Another certification is the HITRUST Common Security Framework (CSF) certification. HITRUST is a widely recognized security framework that includes HIPAA requirements as well as other security standards. The HITRUST CSF certification can help organizations demonstrate compliance with HIPAA and other security standards. 

In addition to certifications, organizations can also undergo audits by third-party auditors to assess their HIPAA compliance. These audits can help identify any potential vulnerabilities and provide recommendations for improving compliance efforts. 

It’s important to note that while certifications and audits can help demonstrate compliance, they are not a guarantee of compliance. Covered entities and their business associates are ultimately responsible for ensuring that they comply with HIPAA’s requirements and should regularly review and update their policies and procedures to ensure continued compliance. 

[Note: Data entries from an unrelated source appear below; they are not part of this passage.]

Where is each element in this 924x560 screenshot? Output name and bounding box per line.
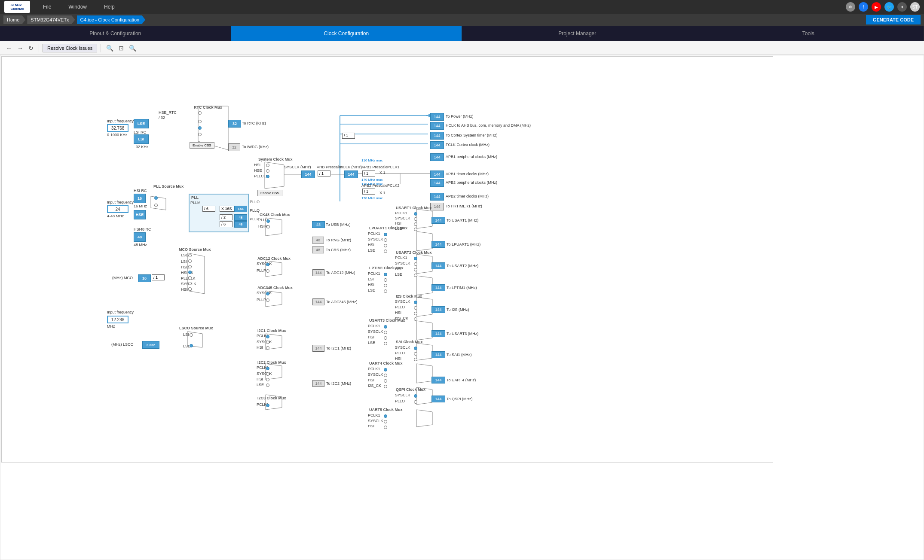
breadcrumb-home[interactable]: Home [3, 15, 25, 24]
generate-code-button[interactable]: GENERATE CODE [866, 15, 921, 24]
tab-clock[interactable]: Clock Configuration [231, 26, 462, 41]
breadcrumb-config[interactable]: G4.ioc - Clock Configuration [77, 15, 146, 24]
hsi48-val-box[interactable]: 48 [134, 232, 146, 242]
i2c1-radio-sysclk[interactable] [266, 341, 269, 344]
uart5-radio2[interactable] [384, 420, 387, 423]
mco-radio-lsi[interactable] [188, 259, 192, 263]
usart2-radio4[interactable] [414, 274, 417, 277]
out-hclk-val[interactable]: 144 [430, 122, 444, 130]
lpuart1-val[interactable]: 144 [431, 241, 445, 248]
mco-radio-pllclk[interactable] [188, 276, 192, 280]
usart1-val[interactable]: 144 [431, 217, 445, 224]
pll-r-div-select[interactable]: / 2/ 1 [220, 214, 233, 220]
sai-radio2[interactable] [414, 352, 417, 356]
pllq-val-box[interactable]: 48 [234, 214, 247, 221]
icon-youtube[interactable]: ▶ [872, 2, 881, 12]
sai-val[interactable]: 144 [431, 351, 445, 358]
lsi-box[interactable]: LSI [134, 134, 149, 144]
i2c3-radio-pclk1[interactable] [266, 404, 269, 407]
usart3-val[interactable]: 144 [431, 330, 445, 337]
lpuart1-radio-sysclk[interactable] [384, 238, 387, 242]
lpuart1-radio-lse[interactable] [384, 250, 387, 253]
pll-radio-hse[interactable] [154, 204, 158, 207]
zoom-in-button[interactable]: 🔍 [104, 44, 115, 52]
adc345-radio-sysclk[interactable] [266, 292, 269, 295]
lptim1-val[interactable]: 144 [431, 284, 445, 291]
i2c2-radio-pclk1[interactable] [266, 367, 269, 370]
uart4-radio4[interactable] [384, 385, 387, 388]
mco-div-select[interactable]: / 1/ 2 [152, 274, 165, 280]
rtc-radio-lsi[interactable] [198, 126, 202, 130]
qspi-val[interactable]: 144 [431, 396, 445, 402]
breadcrumb-device[interactable]: STM32G474VETx [27, 15, 75, 24]
i2s-val[interactable]: 144 [431, 306, 445, 313]
uart4-radio1[interactable] [384, 368, 387, 371]
i2c2-radio-hsi[interactable] [266, 378, 269, 381]
icon-twitter[interactable]: 🐦 [884, 2, 894, 12]
undo-button[interactable]: ← [4, 44, 14, 52]
usart1-radio-hsi[interactable] [414, 222, 417, 226]
icon-stm[interactable]: ⊕ [846, 2, 855, 12]
input-freq-mid-value[interactable]: 24 [107, 205, 129, 213]
input-freq-top-value[interactable]: 32.768 [107, 124, 129, 132]
usart3-radio3[interactable] [384, 336, 387, 340]
out-apb1-timer-val[interactable]: 144 [430, 170, 444, 178]
out-apb1-periph-val[interactable]: 144 [430, 153, 444, 161]
lse-box[interactable]: LSE [134, 119, 149, 128]
lpuart1-radio-pclk1[interactable] [384, 233, 387, 236]
tab-project[interactable]: Project Manager [462, 26, 693, 41]
pll-radio-hsi[interactable] [154, 196, 158, 200]
redo-button[interactable]: → [15, 44, 25, 52]
qspi-radio2[interactable] [414, 400, 417, 404]
mco-radio-sysclk[interactable] [188, 282, 192, 285]
hclk-val[interactable]: 144 [344, 170, 358, 178]
usb-val[interactable]: 48 [312, 221, 325, 228]
mco-freq-val[interactable]: 16 [138, 274, 151, 282]
sys-radio-hsi[interactable] [266, 164, 269, 167]
out-fclk-val[interactable]: 144 [430, 141, 444, 149]
i2c1-radio-hsi[interactable] [266, 346, 269, 350]
out-power-val[interactable]: 144 [430, 113, 444, 121]
ahb-div-select[interactable]: / 1/ 2/ 4 [318, 170, 330, 177]
sai-radio3[interactable] [414, 358, 417, 361]
out-apb2-timer-val[interactable]: 144 [430, 193, 444, 201]
cortex-div-select[interactable]: / 1 [342, 133, 355, 139]
zoom-out-button[interactable]: 🔍 [127, 44, 138, 52]
mco-radio-lse[interactable] [188, 254, 192, 257]
apb2-div-select[interactable]: / 1/ 2 [362, 189, 375, 195]
adc12-radio-sysclk[interactable] [266, 263, 269, 266]
pllr-val[interactable]: 144 [234, 206, 247, 212]
i2c2-radio-lse[interactable] [266, 383, 269, 387]
enable-css-button-1[interactable]: Enable CSS [190, 142, 214, 149]
menu-window[interactable]: Window [68, 4, 87, 10]
out-cortex-val[interactable]: 144 [430, 132, 444, 140]
usart3-radio2[interactable] [384, 331, 387, 334]
lsco-val[interactable]: 0.032 [142, 341, 159, 349]
icon-star[interactable]: ✦ [897, 2, 907, 12]
diagram-area[interactable]: Input frequency 32.768 0-1000 KHz LSE LS… [0, 55, 924, 560]
usart3-radio1[interactable] [384, 325, 387, 329]
lsco-radio-lsi[interactable] [190, 333, 193, 337]
mco-radio-hse[interactable] [188, 265, 192, 268]
adc12-radio-pllp[interactable] [266, 269, 269, 273]
rtc-radio-hse[interactable] [198, 111, 202, 115]
zoom-fit-button[interactable]: ⊡ [117, 44, 125, 52]
rtc-radio-lse[interactable] [198, 120, 202, 123]
input-freq-bottom-value[interactable]: 12.288 [107, 316, 129, 323]
pll-n-div-select[interactable]: / 6/ 1/ 2 [202, 206, 215, 212]
icon-facebook[interactable]: f [859, 2, 868, 12]
sys-radio-hse[interactable] [266, 169, 269, 173]
mco-radio-hsi16[interactable] [188, 271, 192, 274]
qspi-radio1[interactable] [414, 394, 417, 398]
adc345-radio-pllp[interactable] [266, 298, 269, 302]
refresh-button[interactable]: ↻ [27, 44, 35, 52]
usart2-val[interactable]: 144 [431, 262, 445, 269]
out-apb2-periph-val[interactable]: 144 [430, 179, 444, 187]
icon-st[interactable]: ST [910, 2, 920, 12]
i2s-radio4[interactable] [414, 317, 417, 321]
enable-css-button-2[interactable]: Enable CSS [257, 190, 282, 196]
uart4-val[interactable]: 144 [431, 377, 445, 383]
usart3-radio4[interactable] [384, 342, 387, 345]
usart1-radio-sysclk[interactable] [414, 217, 417, 221]
lsco-radio-lse[interactable] [190, 344, 193, 347]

What are the most common HIPAA Violations? 

There are several common HIPAA violations that occur in the healthcare industry. Some of the most common violations are: 

• Unauthorized access to protected health information (PHI): This occurs when an individual accesses PHI without a valid reason or authorization. For example, a healthcare provider may access the medical records of a celebrity out of curiosity or for personal gain. 

• Disclosure of PHI to unauthorized individuals: This occurs when PHI is shared with individuals who are not authorized to receive it. For example, a healthcare provider may disclose a patient’s medical condition to a family member or friend without the patient’s authorization. 

• Failure to secure PHI: This occurs when PHI is not adequately protected from unauthorized access or disclosure. For example, a healthcare provider may leave a patient’s medical records on an unsecured desk or computer, making them accessible to unauthorized individuals. 

• Improper disposal of PHI: This occurs when PHI is not disposed of properly, which can result in unauthorized access to PHI. For example, a healthcare provider may throw away a patient’s medical records in a regular trash can instead of using a secure shredding or disposal method. 

• Failure to provide patients with access to their PHI: This occurs when patients are not provided with access to their medical records or other PHI. For example, a healthcare provider may deny a patient’s request to access their medical records. 

• Failure to notify patients of a breach of PHI: This occurs when patients are not notified of a breach of their PHI in a timely manner. For example, a healthcare provider may fail to notify patients that their medical records were stolen in a data breach. 

These are just a few examples of common HIPAA violations. It’s important for healthcare providers and covered entities to understand and comply with HIPAA regulations to avoid these violations and protect patients’ privacy and security. 

What are the penalties for non-compliance with HIPAA? 

Failure to comply with HIPAA can result in significant penalties, including: 

• Civil penalties: The Department of Health and Human Services (HHS) can impose civil monetary penalties ranging from $100 to $50,000 per violation, with an annual maximum of $1.5 million for repeat violations of the same provision. 

• Criminal penalties: Willful neglect of HIPAA can result in criminal penalties, ranging from fines of up to $250,000 and/or imprisonment for up to 10 years. 

It’s important for healthcare organizations to take HIPAA compliance seriously to avoid these penalties and protect the privacy and security of their patients’ health information.